The organ-history of Drenthe is not very old. Drenthe does not
have a really own organ history with own organ-builders as Groningen (Schnitger,
Hinsz, Freytag) and Friesland (van Dam) have.
Before the 19th century most churches did not have organs. Drenthe did not have a large population and was very poor. The only old towns are Coevorden and Meppel with perhaps 1,000 inhabitants.
The other inhabitants were mostly farmers and lived in small villages in the middle of Drenthe.
Round 1600 Drenthe had a population of less than 20,000. In 1630 somewhat more than 20,000.
In 1795 Drenthe had ca. 40,000 inhabitants. The growth of the population was mostly caused by the increase of the peat-digging industry from the 18th century onwards.
During the 19th century the population was growing and new organs were built or old organs from other churches were moved to Drenthe. Most people in Drenthe were still very poor at the time.

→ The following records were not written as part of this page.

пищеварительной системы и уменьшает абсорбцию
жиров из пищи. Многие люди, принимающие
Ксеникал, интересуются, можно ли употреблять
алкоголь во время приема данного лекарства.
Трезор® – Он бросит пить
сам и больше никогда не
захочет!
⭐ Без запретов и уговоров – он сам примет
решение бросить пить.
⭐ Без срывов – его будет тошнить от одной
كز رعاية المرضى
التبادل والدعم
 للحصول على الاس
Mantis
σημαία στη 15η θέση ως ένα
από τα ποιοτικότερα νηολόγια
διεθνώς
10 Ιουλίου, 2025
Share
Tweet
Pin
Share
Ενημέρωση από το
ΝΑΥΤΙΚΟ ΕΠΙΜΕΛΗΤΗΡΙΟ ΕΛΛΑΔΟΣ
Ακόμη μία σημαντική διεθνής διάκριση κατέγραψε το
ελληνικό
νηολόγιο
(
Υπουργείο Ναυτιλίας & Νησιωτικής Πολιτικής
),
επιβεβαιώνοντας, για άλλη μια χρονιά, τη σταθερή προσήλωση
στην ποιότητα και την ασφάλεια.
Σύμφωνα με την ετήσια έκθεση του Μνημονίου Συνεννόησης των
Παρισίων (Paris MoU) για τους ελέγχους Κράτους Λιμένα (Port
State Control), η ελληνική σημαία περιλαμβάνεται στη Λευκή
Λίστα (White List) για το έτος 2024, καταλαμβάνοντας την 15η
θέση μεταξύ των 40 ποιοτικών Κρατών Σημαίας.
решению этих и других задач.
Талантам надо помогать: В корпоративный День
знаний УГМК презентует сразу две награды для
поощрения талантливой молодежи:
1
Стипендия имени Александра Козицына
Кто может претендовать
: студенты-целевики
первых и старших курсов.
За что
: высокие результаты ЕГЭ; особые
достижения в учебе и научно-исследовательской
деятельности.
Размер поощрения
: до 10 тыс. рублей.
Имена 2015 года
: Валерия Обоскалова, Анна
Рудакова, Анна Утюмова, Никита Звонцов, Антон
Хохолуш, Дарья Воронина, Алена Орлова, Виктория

The majority of the organs in churches date from after 1850. Organs from before 1800 were nearly all imported in the 19th or 20th century, coming from churches in which a new organ was built. Before 1840 no more than 10 churches had organs.
Only the existing organs in Meppel (1722), Roden (1780) and Anloo (1719) were built for these churches.
The Theodorus Faber organ in Coevorden (1658) disappeared in 1897 for a new organ.
Some older organs disappeared or were destroyed by wars during the 17th century.